I thrill at the opportunity to read to my boys, to help each with their tasks, to meet their requests for awesome and healthy food. And though I’d like to have a partner doing half the reading, the tasks, and the food (especially as I bounce back and forth between each child, literally telling the other to please be patient as I help the other, teaching them patience and also that there is not enough parent to go around), I realize that what I really miss is not the tasksharing but the companionship. I wanted to raise children with someone who made them laugh one room away as I prepared meals, who brought us delicious snacks while the children and I played games. Who made us a foursome at the library so we could each listen to each child as we lost ourselves in books for half the day.
As always, the toxic nature of comparison, as I watch wistfully this holiday season while my family provides a full team for their household, whatever that household looks like, I think that I’m sad that they have what I don’t. But my real sadness is that I don’t have what I planned. I’m living the dream, but reality has twisted some of the details, and I’m not ready to let go, it seems, of the image of two parents behind the white picket fence.
I have the boys 85% of the month, so the bulk of the childrearing jobs lie with me.
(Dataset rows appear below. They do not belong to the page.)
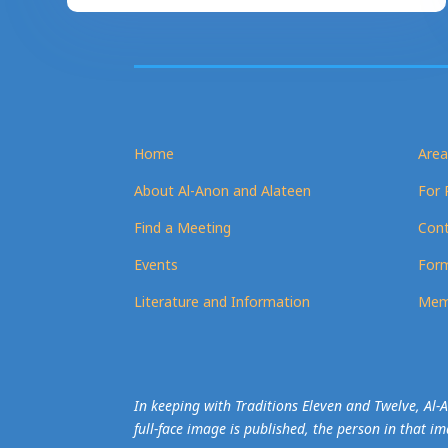
Home
Area
About Al-Anon and Alateen
For 
Find a Meeting
Cont
Events
Form
Literature and Information
Mem
In keeping with Traditions Eleven and Twelve, Al
full-face image is published, the person in that i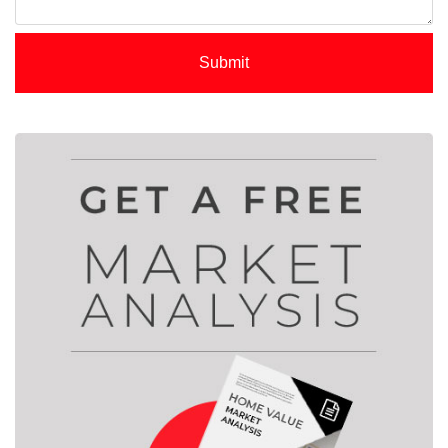
Submit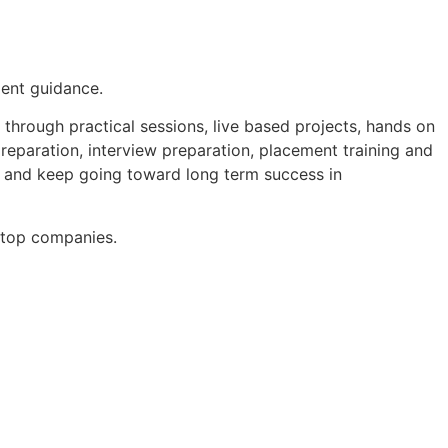
ment guidance.
through practical sessions, live based projects, hands on
preparation, interview preparation, placement training and
s and keep going toward long term success in
n top companies.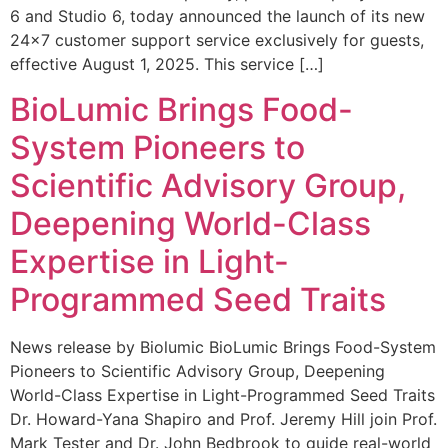
6 and Studio 6, today announced the launch of its new
24×7 customer support service exclusively for guests,
effective August 1, 2025. This service […]
BioLumic Brings Food-
System Pioneers to
Scientific Advisory Group,
Deepening World-Class
Expertise in Light-
Programmed Seed Traits
News release by Biolumic BioLumic Brings Food-System
Pioneers to Scientific Advisory Group, Deepening
World-Class Expertise in Light-Programmed Seed Traits
Dr. Howard-Yana Shapiro and Prof. Jeremy Hill join Prof.
Mark Tester and Dr. John Bedbrook to guide real-world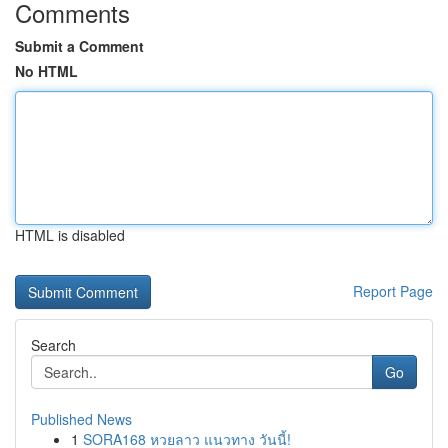
Comments
Submit a Comment
No HTML
HTML is disabled
Report Page
Search
Go
Published News
1
SORA168 หวยลาว แนวทาง วันนี้!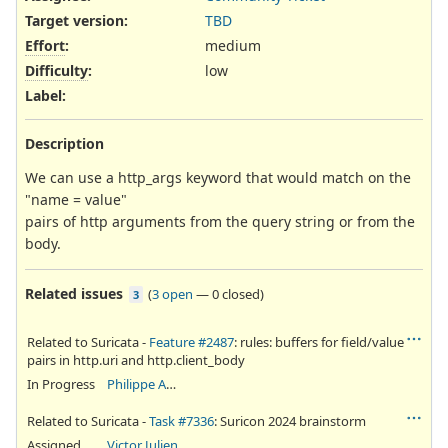
Target version:
TBD
Effort
:
medium
Difficulty
:
low
Label
:
Description
We can use a http_args keyword that would match on the
"name = value"
pairs of http arguments from the query string or from the
body.
Related issues
(
3 open
—
0 closed
)
3
Related to Suricata -
Feature #2487
: rules: buffers for field/value
pairs in http.uri and http.client_body
In Progress
Philippe Antoine
Related to Suricata -
Task #7336
: Suricon 2024 brainstorm
Assigned
Victor Julien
All the school lunches, all the homework, drop off and pick up…I miss them one morning a week, two dinners a week, after school two days a week, and two stints of 36-hours a month.
Those numbers have been bouncing around in my head as a blessing and as injustice. Until I realized why they seem so unbalanced. It’s not the burden of all the details.
Loneliness.
I love my kids. I really enjoy my job. I like where we live. I’m hopeful, motivated, and Isurrounded by a support network of people I care about.
But I’m lonely.
Doesn’t make me want to date. Doesn’t make me want to reach out more than I already am to friends whose company I love.
It makes me want to blog.

I began this blog more than seven years ago because I was lonely, parenting a toddler in an isolated place with a partner who worked so much of the week I was almost always alone with the marvelous and confusing child whom I tried so hard to understand. I didn’t have my people with me, so I built a community online.
And I am still writing in this space, engaging with friends and strangers, talking about life and books and parenting and all my neuroses…to stave off loneliness.
It still sounds a bit whiny and a bit like complaining. But it’s much more honest than listing the reasons single parenting is overwhelming. Because really, the tasks are manageable. And the emotional well-being I’ve gained from making a healthy choice about a destructive relationship makes everything more relaxing, hopeful, and joyful.
The comparisons I find myself making between my days and others’ days–a tally sheet of the roles of those with kids and not, those with jobs and not, those with pets and not—comes down to a jealousy I now know is both contentment with my life and a dissatisfaction with being more alone than I’d like.
So if nothing else, the blog is free therapy. Because the above revelation would likely have cost me $300 and two hours including travel time and babysitter. And that, ladies and gentlemen, is why blogging probably won’t die anytime soon: Free Therapy.